FIRST COW, Kelly REICHARDT

Ce septième long métrage de la cinéaste américaine Kelly Reichardt avait tout pour être choisi par les Cramés qui, en 2017, avait déjà présenté Certain Women, Certaines femmes: une cinéaste rare, sept films à son actif malgré trente années de métier, d’abord assistante auprès de réalisateurs comme Todd Haynes ou Gus Van Stant, une critique dithyrambique dans la plupart des revues cinématographiques où ce dernier opus est qualifié de « chef d’œuvre »; et, s’il fallait encore une preuve de la notoriété de Kelly Reichardt en Europe, rappelons ici qu’une rétrospective lui a été consacrée à Beaubourg en octobre 2021.
Pour autant, First Cow a divisé les spectateurs, laissant certains perplexes, et d’autres ‘en dehors’ du film quand une autre partie a, quant à elle, eu le sentiment de partager l’aventure de Cookie et King-Lu.
Il n’est en effet pas facile de ‘rentrer’ dans ce film, souvent étiqueté par la presse de ‘western,’ alors qu’il n’en suit en rien les codes, tout au contraire. Et c’est sans doute là le tour de force de la réalisatrice : surprendre à un point tel que certains spectateurs resteront sur le bord de la route, regardant le périple de Cookie et King-Lu de très loin….
L’histoire de Otis Figowitz dit Cookie (John Magaro) et de King-Lu (Orion Lee) est peut-être d’apparence ‘simple’ mais là encore la réalisatrice réussit l’exploit de nous parler de la Conquête de l’Ouest sous un angle original et par petites touches disséminées tout au long du film. C’est que Kelly Reichardt prend son temps et nous impose de ‘vivre’ au rythme de la nature, un rythme lent, contemplatif loin de la frénésie du western traditionnel. Tout est expérience visuelle, olfactive et auditive : un prologue où l’on voit une barge moderne qui s’écoule lentement sur le fleuve Columbia, un chien qui fouine le sol à la recherche d’un quelconque trésor à savourer, découvrant finalement les ossements humains, deux squelettes que sa maîtresse va mettre à jour… et lorsque la caméra s’élève suivant le regard de la jeune femme attirée par le chant d’oiseaux perchés tout en haut d’un arbre, nous voilà catapultés deux cents ans en arrière, en 1820, quand l’Oregon était encore un vaste territoire, ensuite divisé en trois états Oregon, Washington et Idaho, la rivière Columbia servant de séparation entre les deux premiers.

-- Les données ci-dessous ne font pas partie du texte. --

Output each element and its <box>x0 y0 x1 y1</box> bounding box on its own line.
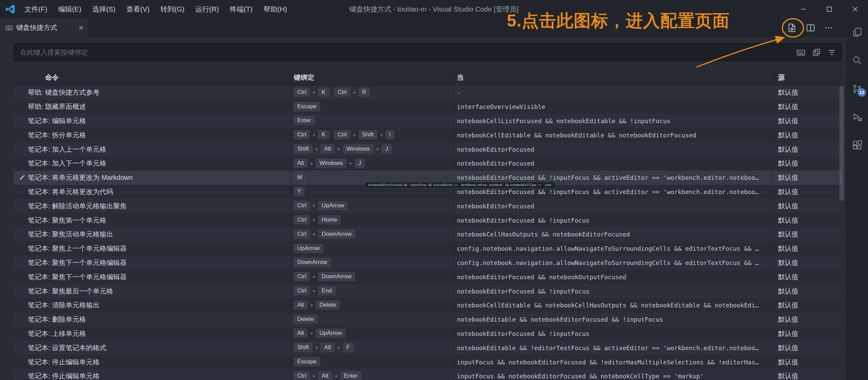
search-input[interactable]: 在此键入搜索按键绑定 <box>14 43 842 61</box>
menu-edit[interactable]: 编辑(E) <box>53 0 87 18</box>
vertical-scrollbar[interactable] <box>839 86 844 201</box>
tab-close-icon[interactable]: ✕ <box>78 24 84 31</box>
table-row[interactable]: 笔记本: 编辑单元格EnternotebookCellListFocused &… <box>14 114 842 128</box>
sort-by-precedence-icon[interactable] <box>812 48 821 57</box>
keybinding-cell: Alt+Delete <box>294 298 454 312</box>
source-cell: 默认值 <box>778 369 839 380</box>
source-cell: 默认值 <box>778 100 839 114</box>
table-row[interactable]: 笔记本: 清除单元格输出Alt+DeletenotebookCellEditab… <box>14 298 842 312</box>
table-row[interactable]: 笔记本: 上移单元格Alt+UpArrownotebookEditorFocus… <box>14 327 842 341</box>
key-chip: Windows <box>316 159 346 168</box>
column-divider <box>773 70 773 380</box>
command-cell: 笔记本: 设置笔记本的格式 <box>28 341 289 355</box>
editor-actions <box>787 18 833 37</box>
menu-terminal[interactable]: 终端(T) <box>224 0 258 18</box>
menu-selection[interactable]: 选择(S) <box>87 0 121 18</box>
table-row[interactable]: 笔记本: 删除单元格DeletenotebookEditable && note… <box>14 312 842 327</box>
keybinding-cell: Ctrl+DownArrow <box>294 227 454 242</box>
table-row[interactable]: 笔记本: 拆分单元格Ctrl+KCtrl+Shift+\notebookCell… <box>14 128 842 142</box>
table-row[interactable]: 笔记本: 聚焦下一个单元格编辑器DownArrowconfig.notebook… <box>14 256 842 270</box>
table-row[interactable]: 笔记本: 聚焦下一个单元格编辑器Ctrl+DownArrownotebookEd… <box>14 270 842 284</box>
run-debug-icon[interactable] <box>852 112 862 122</box>
keybinding-cell: Ctrl+End <box>294 284 454 298</box>
menu-go[interactable]: 转到(G) <box>155 0 190 18</box>
command-cell: 笔记本: 聚焦最后一个单元格 <box>28 284 289 298</box>
vscode-logo-icon <box>5 4 15 14</box>
table-row[interactable]: 帮助: 键盘快捷方式参考Ctrl+KCtrl+R-默认值 <box>14 86 842 100</box>
key-chip: J <box>355 159 365 168</box>
key-plus: + <box>376 146 379 152</box>
menu-help[interactable]: 帮助(H) <box>258 0 292 18</box>
table-row[interactable]: 笔记本: 设置笔记本的格式Shift+Alt+FnotebookEditable… <box>14 341 842 355</box>
when-cell: notebookEditorFocused && !inputFocus <box>457 284 772 298</box>
when-cell: notebookEditorFocused <box>457 142 772 156</box>
table-row[interactable]: 笔记本: 停止编辑单元格Ctrl+Alt+EnterinputFocus && … <box>14 369 842 380</box>
command-cell: 笔记本: 删除单元格 <box>28 312 289 327</box>
table-row[interactable]: 笔记本: 停止编辑单元格EscapeinputFocus && notebook… <box>14 355 842 369</box>
extensions-icon[interactable] <box>852 140 862 150</box>
source-cell: 默认值 <box>778 298 839 312</box>
row-edit-gutter <box>16 312 28 327</box>
command-cell: 笔记本: 清除单元格输出 <box>28 298 289 312</box>
key-chip: Delete <box>316 301 339 310</box>
key-chip: Alt <box>321 145 334 154</box>
table-row[interactable]: 笔记本: 加入下一个单元格Alt+Windows+JnotebookEditor… <box>14 156 842 171</box>
key-chip: Y <box>294 187 304 196</box>
table-row[interactable]: 笔记本: 聚焦第一个单元格Ctrl+HomenotebookEditorFocu… <box>14 213 842 227</box>
tab-keyboard-shortcuts[interactable]: 键盘快捷方式 ✕ <box>0 18 89 37</box>
row-edit-gutter <box>16 327 28 341</box>
column-divider <box>454 70 454 380</box>
activity-bar: 12 <box>846 18 868 380</box>
key-plus: + <box>315 345 318 351</box>
key-chip: Enter <box>340 372 361 380</box>
more-actions-icon[interactable] <box>824 23 833 32</box>
table-row[interactable]: 帮助: 隐藏界面概述EscapeinterfaceOverviewVisible… <box>14 100 842 114</box>
keybinding-cell: Ctrl+UpArrow <box>294 199 454 213</box>
column-divider <box>290 70 291 380</box>
when-cell: notebookEditorFocused && notebookOutputF… <box>457 270 772 284</box>
row-edit-gutter <box>16 298 28 312</box>
table-row[interactable]: 笔记本: 解除活动单元格输出聚焦Ctrl+UpArrownotebookEdit… <box>14 199 842 213</box>
key-chip: Ctrl <box>334 88 350 97</box>
command-cell: 笔记本: 停止编辑单元格 <box>28 355 289 369</box>
key-plus: + <box>335 373 338 379</box>
table-row[interactable]: 笔记本: 加入上一个单元格Shift+Alt+Windows+Jnotebook… <box>14 142 842 156</box>
header-keybinding: 键绑定 <box>294 70 314 85</box>
key-chip: Alt <box>294 329 307 338</box>
clear-filter-icon[interactable] <box>828 48 836 57</box>
keybinding-cell: Escape <box>294 355 454 369</box>
source-cell: 默认值 <box>778 185 839 199</box>
key-plus: + <box>310 302 313 308</box>
key-chip: \ <box>386 130 394 140</box>
key-chip: Alt <box>321 343 334 353</box>
search-icon[interactable] <box>852 55 862 65</box>
table-row[interactable]: 笔记本: 聚焦最后一个单元格Ctrl+EndnotebookEditorFocu… <box>14 284 842 298</box>
key-plus: + <box>337 345 340 351</box>
menu-file[interactable]: 文件(F) <box>19 0 53 18</box>
row-edit-gutter <box>16 128 28 142</box>
edit-pencil-icon[interactable] <box>19 174 25 181</box>
table-row[interactable]: 笔记本: 聚焦活动单元格输出Ctrl+DownArrownotebookCell… <box>14 227 842 242</box>
menu-run[interactable]: 运行(R) <box>190 0 224 18</box>
key-plus: + <box>312 132 315 138</box>
open-keyboard-shortcuts-json-icon[interactable] <box>787 23 797 33</box>
command-cell: 笔记本: 将单元格更改为 Markdown <box>28 171 289 185</box>
split-editor-icon[interactable] <box>806 23 815 33</box>
keybinding-cell: Ctrl+KCtrl+Shift+\ <box>294 128 454 142</box>
minimize-button[interactable] <box>791 0 816 18</box>
key-chip: Ctrl <box>294 215 309 225</box>
keybinding-cell: UpArrow <box>294 242 454 256</box>
source-cell: 默认值 <box>778 227 839 242</box>
menu-view[interactable]: 查看(V) <box>121 0 155 18</box>
close-button[interactable] <box>842 0 868 18</box>
command-cell: 笔记本: 停止编辑单元格 <box>28 369 289 380</box>
explorer-icon[interactable] <box>852 27 862 37</box>
row-edit-gutter <box>16 86 28 100</box>
maximize-button[interactable] <box>816 0 842 18</box>
key-plus: + <box>312 217 315 223</box>
command-cell: 笔记本: 解除活动单元格输出聚焦 <box>28 199 289 213</box>
key-chip: Ctrl <box>294 230 309 239</box>
table-row[interactable]: 笔记本: 聚焦上一个单元格编辑器UpArrowconfig.notebook.n… <box>14 242 842 256</box>
record-keys-icon[interactable] <box>796 48 805 57</box>
key-plus: + <box>310 160 313 167</box>
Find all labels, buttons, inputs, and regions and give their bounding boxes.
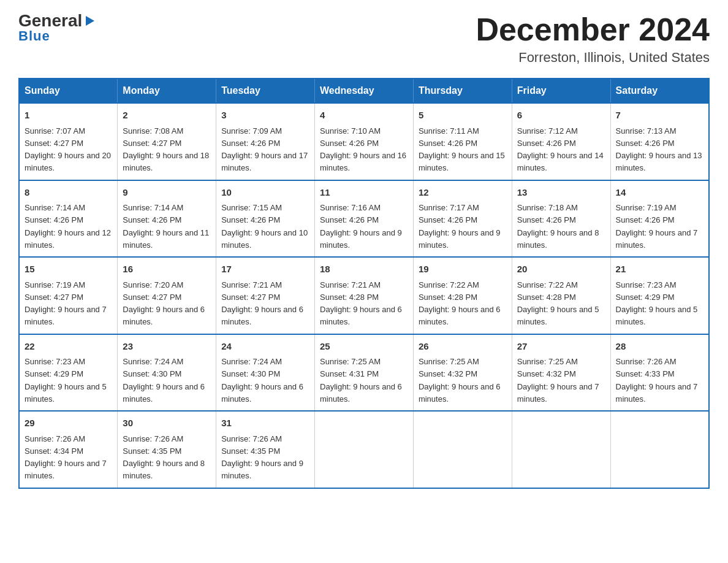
header-wednesday: Wednesday: [315, 79, 414, 103]
day-number: 31: [221, 416, 309, 431]
calendar-cell: 23Sunrise: 7:24 AMSunset: 4:30 PMDayligh…: [118, 334, 216, 412]
calendar-cell: 1Sunrise: 7:07 AMSunset: 4:27 PMDaylight…: [19, 103, 118, 180]
day-info: Sunrise: 7:24 AMSunset: 4:30 PMDaylight:…: [123, 357, 205, 404]
day-number: 8: [25, 186, 112, 200]
header-sunday: Sunday: [19, 79, 118, 103]
day-number: 3: [221, 109, 309, 123]
calendar-cell: [315, 411, 414, 488]
calendar-cell: 22Sunrise: 7:23 AMSunset: 4:29 PMDayligh…: [19, 334, 118, 412]
day-number: 20: [517, 262, 605, 277]
calendar-cell: 16Sunrise: 7:20 AMSunset: 4:27 PMDayligh…: [118, 257, 216, 334]
day-number: 29: [25, 416, 112, 431]
calendar-cell: 21Sunrise: 7:23 AMSunset: 4:29 PMDayligh…: [610, 257, 709, 334]
calendar-cell: 30Sunrise: 7:26 AMSunset: 4:35 PMDayligh…: [118, 411, 216, 488]
calendar-cell: 26Sunrise: 7:25 AMSunset: 4:32 PMDayligh…: [413, 334, 512, 412]
calendar-table: SundayMondayTuesdayWednesdayThursdayFrid…: [18, 78, 710, 489]
day-info: Sunrise: 7:21 AMSunset: 4:27 PMDaylight:…: [221, 280, 303, 327]
subtitle: Forreston, Illinois, United States: [476, 50, 710, 66]
day-info: Sunrise: 7:09 AMSunset: 4:26 PMDaylight:…: [221, 126, 308, 173]
calendar-cell: 25Sunrise: 7:25 AMSunset: 4:31 PMDayligh…: [315, 334, 414, 412]
calendar-week-row: 15Sunrise: 7:19 AMSunset: 4:27 PMDayligh…: [19, 257, 709, 334]
day-info: Sunrise: 7:26 AMSunset: 4:34 PMDaylight:…: [25, 434, 107, 481]
day-number: 14: [616, 186, 703, 200]
day-number: 12: [419, 186, 507, 200]
day-info: Sunrise: 7:11 AMSunset: 4:26 PMDaylight:…: [419, 126, 505, 173]
calendar-cell: 15Sunrise: 7:19 AMSunset: 4:27 PMDayligh…: [19, 257, 118, 334]
day-info: Sunrise: 7:21 AMSunset: 4:28 PMDaylight:…: [320, 280, 402, 327]
day-number: 23: [123, 340, 211, 354]
calendar-week-row: 29Sunrise: 7:26 AMSunset: 4:34 PMDayligh…: [19, 411, 709, 488]
day-info: Sunrise: 7:26 AMSunset: 4:35 PMDaylight:…: [221, 434, 303, 481]
calendar-cell: [413, 411, 512, 488]
day-number: 22: [25, 340, 112, 354]
day-number: 16: [123, 262, 211, 277]
day-info: Sunrise: 7:16 AMSunset: 4:26 PMDaylight:…: [320, 203, 402, 250]
day-info: Sunrise: 7:18 AMSunset: 4:26 PMDaylight:…: [517, 203, 599, 250]
day-info: Sunrise: 7:17 AMSunset: 4:26 PMDaylight:…: [419, 203, 501, 250]
day-number: 9: [123, 186, 211, 200]
main-title: December 2024: [476, 12, 710, 47]
day-number: 15: [25, 262, 112, 277]
calendar-cell: [610, 411, 709, 488]
calendar-cell: [512, 411, 610, 488]
day-number: 28: [616, 340, 703, 354]
day-info: Sunrise: 7:25 AMSunset: 4:32 PMDaylight:…: [517, 357, 599, 404]
day-info: Sunrise: 7:10 AMSunset: 4:26 PMDaylight:…: [320, 126, 406, 173]
calendar-cell: 17Sunrise: 7:21 AMSunset: 4:27 PMDayligh…: [216, 257, 315, 334]
calendar-week-row: 22Sunrise: 7:23 AMSunset: 4:29 PMDayligh…: [19, 334, 709, 412]
header-thursday: Thursday: [413, 79, 512, 103]
day-number: 17: [221, 262, 309, 277]
calendar-cell: 2Sunrise: 7:08 AMSunset: 4:27 PMDaylight…: [118, 103, 216, 180]
day-info: Sunrise: 7:22 AMSunset: 4:28 PMDaylight:…: [517, 280, 599, 327]
day-number: 26: [419, 340, 507, 354]
calendar-cell: 13Sunrise: 7:18 AMSunset: 4:26 PMDayligh…: [512, 180, 610, 258]
day-number: 13: [517, 186, 605, 200]
calendar-week-row: 8Sunrise: 7:14 AMSunset: 4:26 PMDaylight…: [19, 180, 709, 258]
day-number: 25: [320, 340, 408, 354]
header-monday: Monday: [118, 79, 216, 103]
title-block: December 2024 Forreston, Illinois, Unite…: [476, 12, 710, 66]
logo-blue: Blue: [18, 28, 50, 44]
calendar-cell: 3Sunrise: 7:09 AMSunset: 4:26 PMDaylight…: [216, 103, 315, 180]
calendar-cell: 5Sunrise: 7:11 AMSunset: 4:26 PMDaylight…: [413, 103, 512, 180]
calendar-cell: 11Sunrise: 7:16 AMSunset: 4:26 PMDayligh…: [315, 180, 414, 258]
calendar-week-row: 1Sunrise: 7:07 AMSunset: 4:27 PMDaylight…: [19, 103, 709, 180]
day-info: Sunrise: 7:23 AMSunset: 4:29 PMDaylight:…: [25, 357, 107, 404]
logo-arrow-icon: [83, 14, 97, 28]
logo: General Blue: [18, 12, 97, 44]
day-info: Sunrise: 7:12 AMSunset: 4:26 PMDaylight:…: [517, 126, 604, 173]
day-info: Sunrise: 7:13 AMSunset: 4:26 PMDaylight:…: [616, 126, 702, 173]
calendar-cell: 28Sunrise: 7:26 AMSunset: 4:33 PMDayligh…: [610, 334, 709, 412]
day-number: 30: [123, 416, 211, 431]
day-number: 2: [123, 109, 211, 123]
header-saturday: Saturday: [610, 79, 709, 103]
svg-marker-0: [86, 16, 94, 26]
calendar-cell: 6Sunrise: 7:12 AMSunset: 4:26 PMDaylight…: [512, 103, 610, 180]
day-number: 10: [221, 186, 309, 200]
calendar-cell: 19Sunrise: 7:22 AMSunset: 4:28 PMDayligh…: [413, 257, 512, 334]
day-info: Sunrise: 7:19 AMSunset: 4:26 PMDaylight:…: [616, 203, 698, 250]
day-number: 18: [320, 262, 408, 277]
day-info: Sunrise: 7:26 AMSunset: 4:35 PMDaylight:…: [123, 434, 205, 481]
calendar-cell: 9Sunrise: 7:14 AMSunset: 4:26 PMDaylight…: [118, 180, 216, 258]
day-info: Sunrise: 7:20 AMSunset: 4:27 PMDaylight:…: [123, 280, 205, 327]
day-info: Sunrise: 7:19 AMSunset: 4:27 PMDaylight:…: [25, 280, 107, 327]
day-number: 19: [419, 262, 507, 277]
calendar-cell: 24Sunrise: 7:24 AMSunset: 4:30 PMDayligh…: [216, 334, 315, 412]
day-info: Sunrise: 7:26 AMSunset: 4:33 PMDaylight:…: [616, 357, 698, 404]
day-number: 6: [517, 109, 605, 123]
calendar-cell: 27Sunrise: 7:25 AMSunset: 4:32 PMDayligh…: [512, 334, 610, 412]
day-number: 21: [616, 262, 703, 277]
day-info: Sunrise: 7:24 AMSunset: 4:30 PMDaylight:…: [221, 357, 303, 404]
day-number: 7: [616, 109, 703, 123]
day-info: Sunrise: 7:15 AMSunset: 4:26 PMDaylight:…: [221, 203, 308, 250]
calendar-header-row: SundayMondayTuesdayWednesdayThursdayFrid…: [19, 79, 709, 103]
calendar-cell: 8Sunrise: 7:14 AMSunset: 4:26 PMDaylight…: [19, 180, 118, 258]
day-info: Sunrise: 7:25 AMSunset: 4:32 PMDaylight:…: [419, 357, 501, 404]
calendar-cell: 7Sunrise: 7:13 AMSunset: 4:26 PMDaylight…: [610, 103, 709, 180]
calendar-cell: 20Sunrise: 7:22 AMSunset: 4:28 PMDayligh…: [512, 257, 610, 334]
page-header: General Blue December 2024 Forreston, Il…: [18, 12, 710, 66]
header-tuesday: Tuesday: [216, 79, 315, 103]
day-info: Sunrise: 7:08 AMSunset: 4:27 PMDaylight:…: [123, 126, 209, 173]
day-info: Sunrise: 7:22 AMSunset: 4:28 PMDaylight:…: [419, 280, 501, 327]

Cet elliptique retour en arrière nous amène littéralement sur les pas de Cookie (la caméra offre un gros plan sur ses pieds chaussés de bottes se posant l’un après l’autre sur les feuilles qui tapissent le sol humide de la forêt), à la recherche de nourriture pour le dîner des trappeurs avec lesquels il voyage jusqu’au Fort Tillikum, se chargeant de cuisiner pour eux.
La nature, personnage à part entière du film, offre les champignons délicatement cueillis et humés par Cookie, tout comme elle offrira aussi poisson, myrtilles, écureuils pour nourrir des hommes affamés. Cette nature fragile doit être respectée : Cookie le sait qui remettra sur le dos une sorte de petit lézard qui, sans ce geste délicat, aurait péri ; c’est lui encore qui cueille quelques fleurs sauvages pour décorer l’intérieur de la cabane de King-Lu, son désormais inséparable ami.
L’amitié est un autre thème majeur du film. Lorsque Cookie découvre King-Lu nu caché parmi les fougères de la forêt qu’il arpente, il se doit de le protéger, la question ne se pose même pas, elle va de soi, tout comme il se doit de protéger tout être vivant de la forêt.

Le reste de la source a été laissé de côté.